The world’s first Vegetarian Society was founded in England in 1847. This was soon followed by the USA, where the  first Society was founded in 1850. In the 19th century, vegetarianism was often association with religious groups, including the Swedenborg New Church, a movement founded by a Swedish Christian. Literature from overseas groups such as these was available in Australia and circulated among the educated classes. In later years, leading members of the Methodist church, the Mormons and other religious groups were vegetarians. The Seventh Day Adventists also advocated a vegetarian diet.
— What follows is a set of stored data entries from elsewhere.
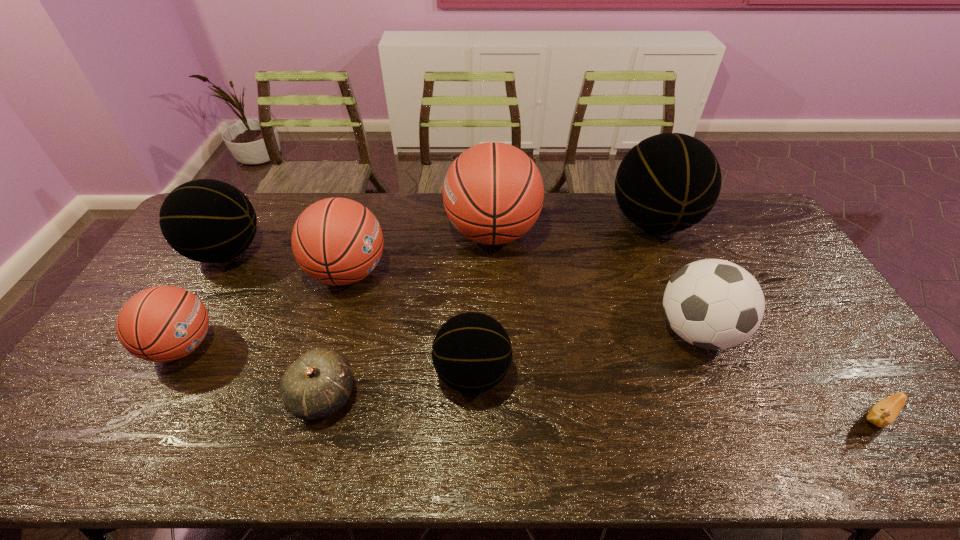 Identify the location of the biggest black basketball. This screenshot has height=540, width=960. (668, 182).

You are a GUI agent. You are given a task and a screenshot of the screen. Output one action in this format:
    pyautogui.click(x=<x>, y=<y>)
    Task: Click on the rightmost basketball
    The height and width of the screenshot is (540, 960).
    Given the screenshot: What is the action you would take?
    [x=668, y=182]

Identify the location of the biggest orange basketball. The image size is (960, 540). click(493, 193).

Where is `the second biggest black basketball`? Image resolution: width=960 pixels, height=540 pixels. the second biggest black basketball is located at coordinates pos(205,220).

The image size is (960, 540). I want to click on the third basketball from left to right, so click(337, 241).

Where is `the second smallest orange basketball`? This screenshot has height=540, width=960. the second smallest orange basketball is located at coordinates (337, 241).

Where is `black soccer ball`? The height and width of the screenshot is (540, 960). black soccer ball is located at coordinates [x=714, y=304].

At what (x,y) coordinates should I click in order to perform the action: click on the second black basketball from left to right. Please return your answer as a coordinate pair (x, y). Looking at the image, I should click on (471, 353).

The image size is (960, 540). Identify the location of the smallest black basketball. (471, 353).

Where is `the nearest orange basketball`? the nearest orange basketball is located at coordinates (164, 323). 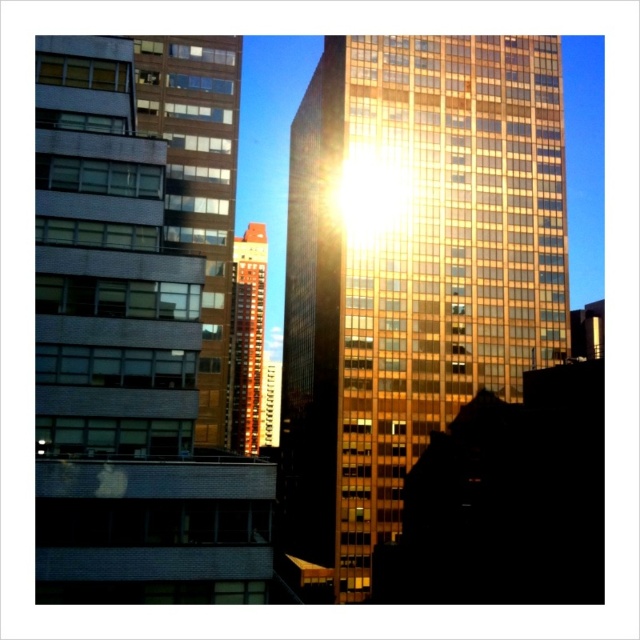 Question: Does gold reflective glass building at center appear over brown brick building at center?

Choices:
 (A) no
 (B) yes

Answer: (B)

Question: Which object is closer to the camera taking this photo?

Choices:
 (A) brown glass building at upper left
 (B) brown brick building at center
 (C) gold reflective glass building at center

Answer: (A)

Question: Can you confirm if gold reflective glass building at center is thinner than brown brick building at center?

Choices:
 (A) yes
 (B) no

Answer: (B)

Question: Is gold reflective glass building at center below brown glass building at upper left?

Choices:
 (A) yes
 (B) no

Answer: (B)

Question: Which point is closer to the camera taking this photo?

Choices:
 (A) (236, 342)
 (B) (352, 288)
 (C) (173, 241)

Answer: (C)

Question: Which of the following is the farthest from the observer?

Choices:
 (A) (356, 92)
 (B) (172, 157)
 (C) (237, 376)

Answer: (C) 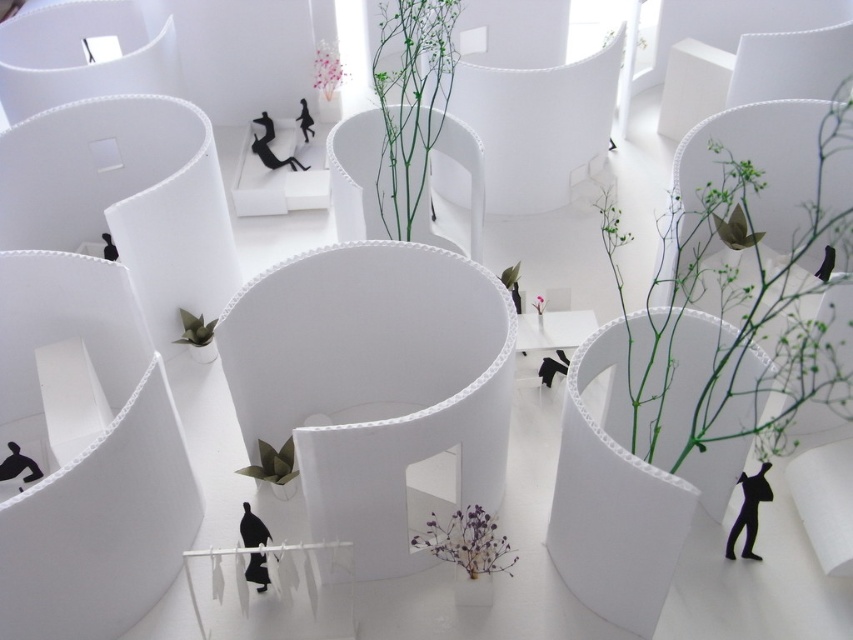 What is the color of the object located at point (410, 100) in the image?

The point (410, 100) indicates a green stem at center, so the color is green. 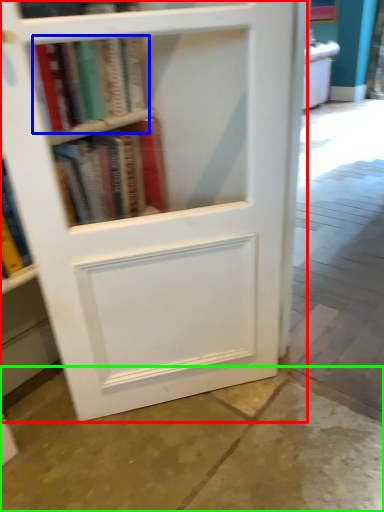 Question: Which object is the farthest from bookcase (highlighted by a red box)? Choose among these: book (highlighted by a blue box) or concrete (highlighted by a green box).

Choices:
 (A) book
 (B) concrete

Answer: (B) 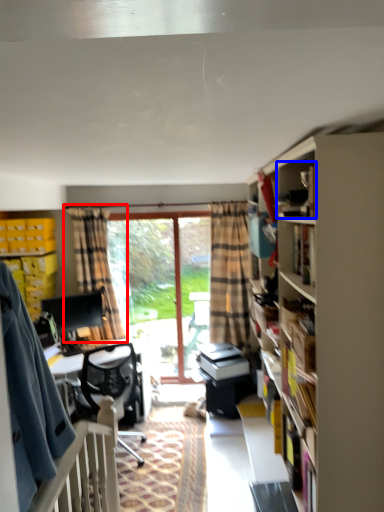 Question: Which of the following is the closest to the observer, curtain (highlighted by a red box) or book (highlighted by a blue box)?

Choices:
 (A) curtain
 (B) book

Answer: (B) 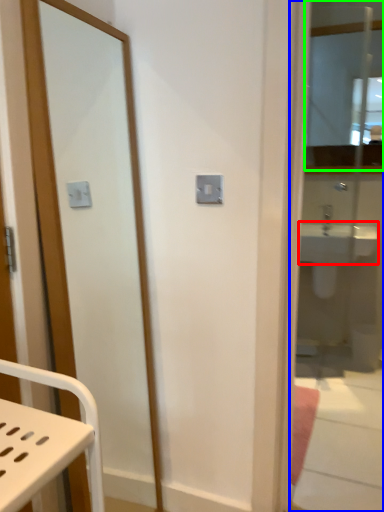 Question: Estimate the real-world distances between objects in this image. Which object is farther from sink (highlighted by a red box), mirror (highlighted by a blue box) or mirror (highlighted by a green box)?

Choices:
 (A) mirror
 (B) mirror

Answer: (B) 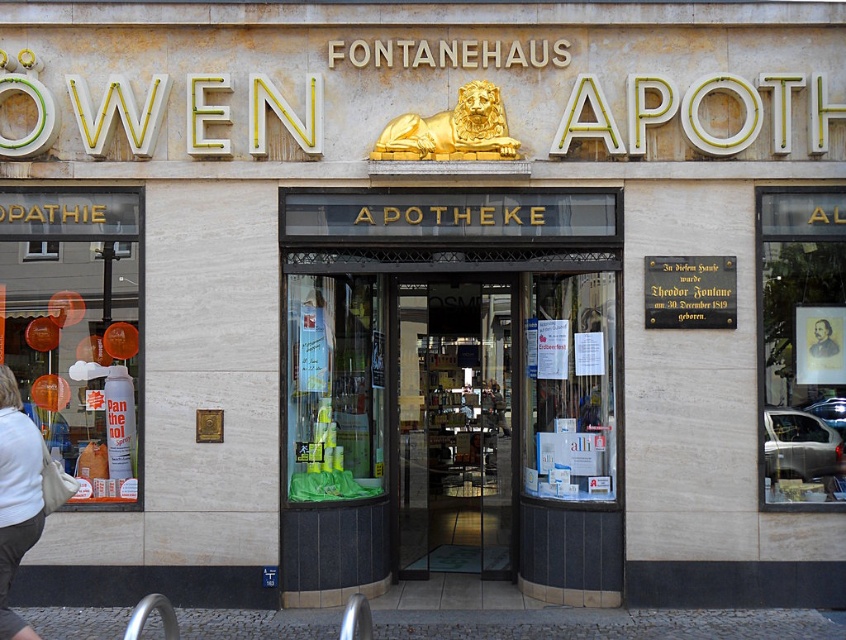 Can you confirm if matte glass door at center is smaller than matte gold frame at upper right?

No, matte glass door at center is not smaller than matte gold frame at upper right.

Between matte glass door at center and matte gold frame at upper right, which one has more height?

matte glass door at center

Does point (391, 282) lie behind point (834, 484)?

Those who embraced vegetarianism were often also temperance advocates. According to Crook, the term ‘total abstainer’, which was in widespread use among temperance groups, often indicated that a person abstained from meat as well as alcohol. He quotes the masthead of the Van Diemen’s Land Temperance Herald (1845) which carried the Bible quotation “It is good neither to eat meat, nor to drink wine, nor anything whereby thy brother stumbleth, or is offended, or made weak.” – Rom. xiv.21

The Vegetarian Society in Melbourne met on the first Wednesday of every month. Further societies were founded in Ballarat and Mildura.  Although it appears there were relatively few members of the society, it persisted and in the early 1900s even had a children’s group called the “Wattle Blossoms”. The last known meeting of the society was on 11 May 1909 after which a group of members broke away to found the Food Reform League, seeking to avoid what they saw as negative connotations of the word “vegetarian”. The League was apparently active until the 1920s but for some decades thereafter it seems there was no central organisation of vegetarians.

A new Australian Vegetarian Society was formed in Sydney in 1948 and soon had branches in most other states.